从他出来的这个方向看,林星应该也是刚刚看望完他。
“你怎麽在这里。”林星明知故问道。
“……我……林识泽应该和你说了吧?”孟知许离他近了一点,压低声音,“我就是孟知许,我来看看我自己。”
这话听起来略显滑稽,林星原本冷峻的脸上不由自主地显现出一个笑容,“嗯,知道。”
“你也是来看望我的?还是……林识泽让你来的?”
“……”说到这里,林星脸上的笑容僵住了,他动了动淡色的嘴唇,撒谎道:“老板让我来的。”
孟知许听到这个答案,似乎很满意,笑了笑,“原来是这样。”
他笑得很好看,但是在此刻林星的眼里却是那麽的刺眼。“没什麽事情我先走了,你进去吧。”
“你这就要走了?”孟知许心想,他还想好好和林星叙叙旧,顺便问问过去的事情。
“嗯,督察局有要事。”林星面无表情道。
“那你快去吧。”孟知许想起上次因为他和谢管家而不幸以失败告终的酒窑事件,心怀愧疚道。
林星走後,他一个人踱步到了自己病房门口,却始终不敢走进去。有生之年,还是第一次在医院探望自己的躯体。想想都觉得不可思议。
大概五分钟後,他干脆一不做二不休,把磁卡放在门口的识别系统上,等待着门开。
“识别成功,门已开。”识别系统冰冷的电子音响起,孟知许一颗心却烧得滚烫。他走进去,看到自己的第一眼,有一种奇怪的感觉。
病床的青年面色苍白,却挡不住那张让人一见就如沐春风的脸。他双眼闭着,睫毛的阴影在灯光的照耀下投在双眸下方,氧气罩下是一张不带血色的薄唇。
由于长期只吊点滴,无法进食,造成了营养不良,他身形纤细,肩膀削尖,完全就像一个病美人。
“怎麽瘦成这样了……”孟知许摸着下巴呢喃道,“三个月前明明这幅身体还能一拳打死好几个人呢。”

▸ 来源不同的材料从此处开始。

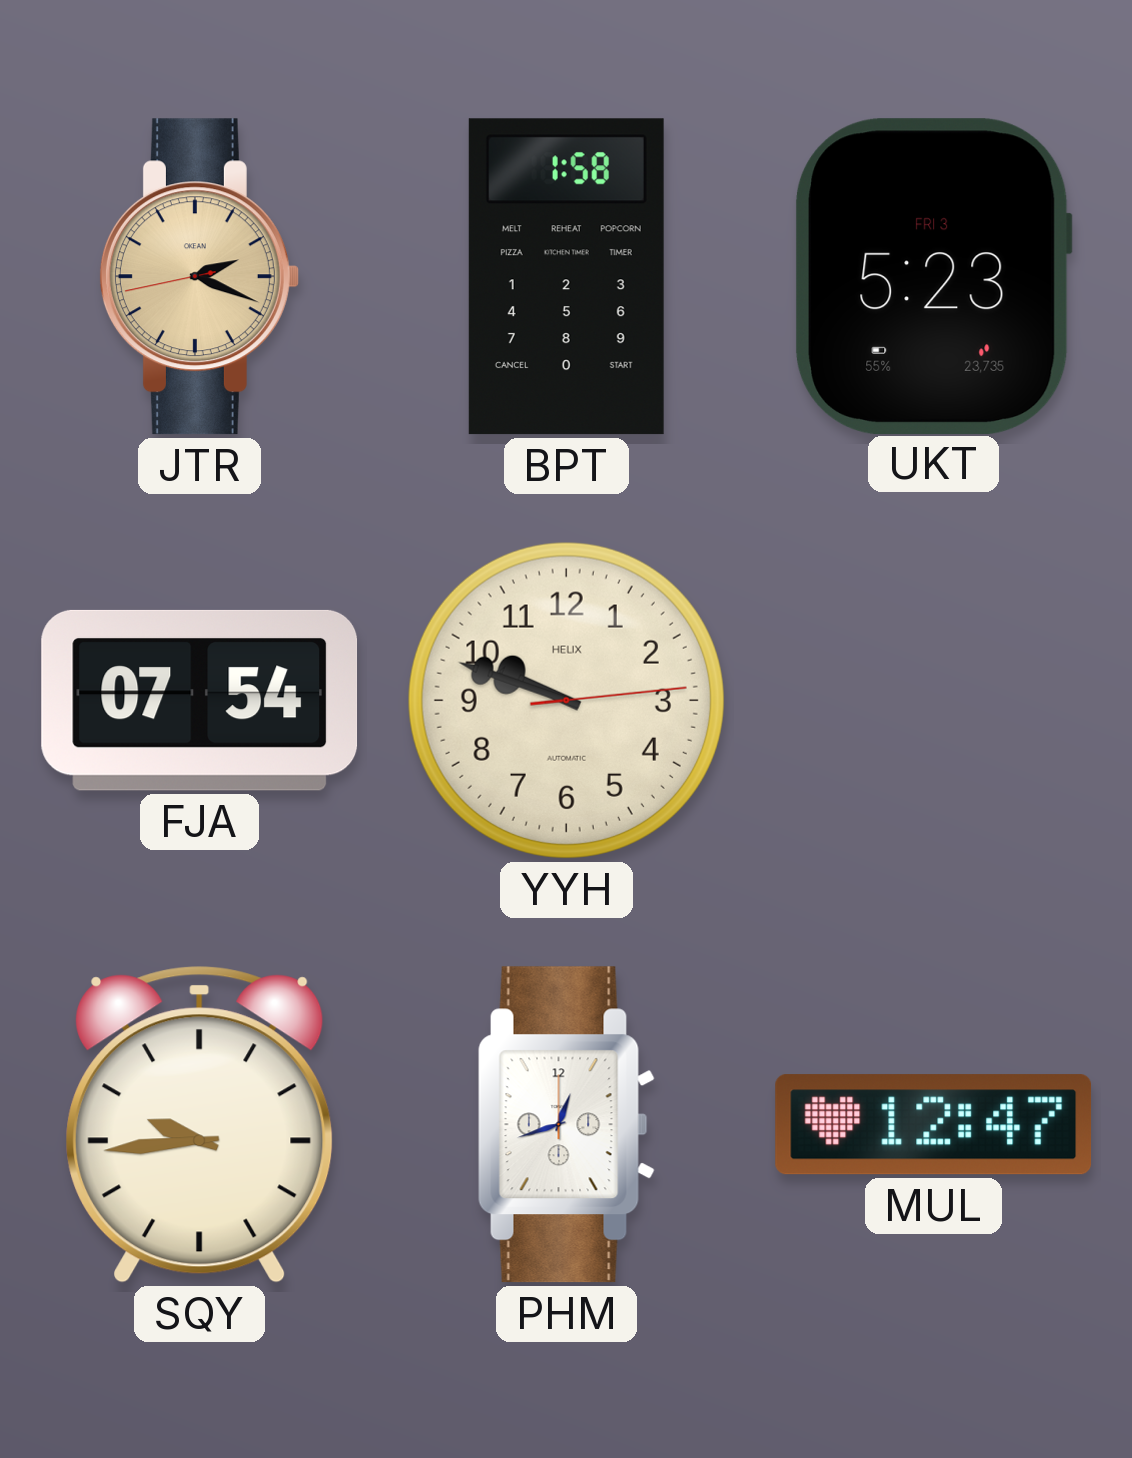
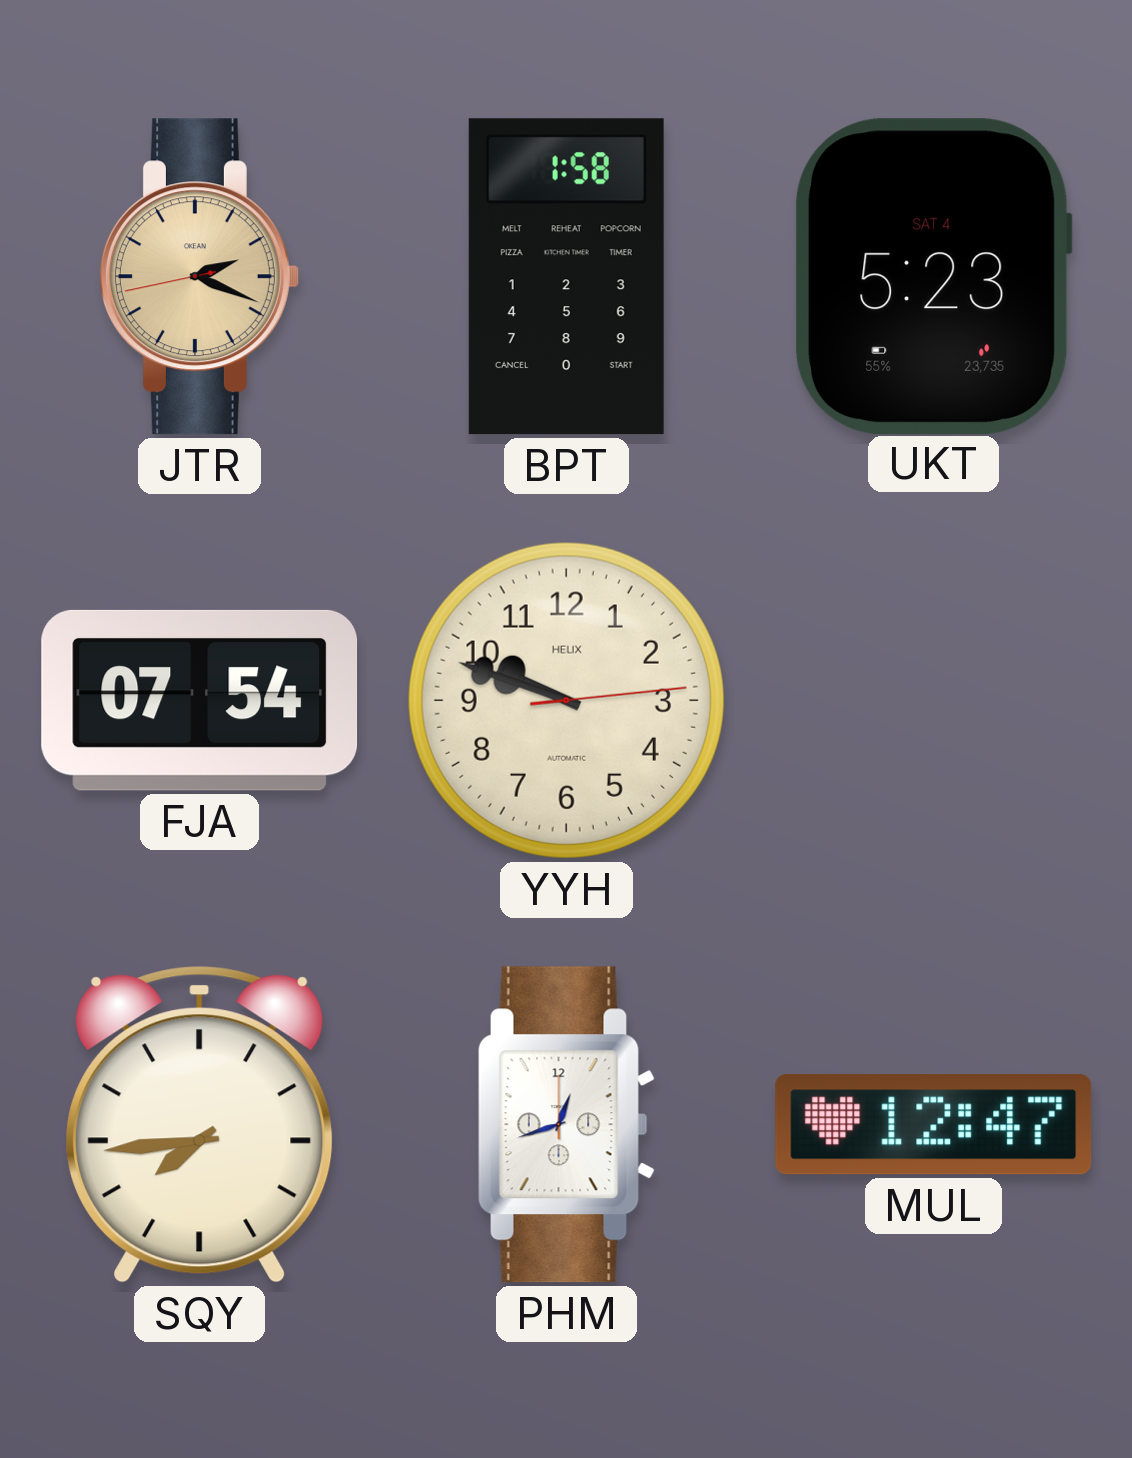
UKT date: FRI 3 -> SAT 4
SQY: 9:44 -> 7:44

“现在这样,就算换回来了,少说也要调理两个月,不然根本承受不住。”他自言自语道。
“接到一份紧急来电,是否接听。”芯体的声音不合时宜地响起,打破了病房里的静谧。
“接听。”孟知许按下耳後的芯体键。
时易焦急的声音传入耳朵:“你现在人在哪儿?晚宴没来参加就算了,现在研究院那个你接手的项目也出问题了,爷爷很生气,派人找你呢!”
“什麽?”
“给你十分钟,快点回来,我先帮你拖一会儿。”
晚宴,公司项目……
“知道了,我马上回去。”他无奈道。
不知是不是在时许这幅身体里待的时间久了,他发觉自己也开始慢慢变得和时许一样了,听到这些事情後,第一反应居然是排斥。
他突然想起来十九岁的时候,他也是和此刻的自己一样讨厌金融,讨厌这些合作和公司的事情。那他後来……
是怎麽突然对这些事情感兴趣的?
他总觉得有一个很关键的原因,但这个原因似乎在他记忆力封了尘,怎麽想都想不起来。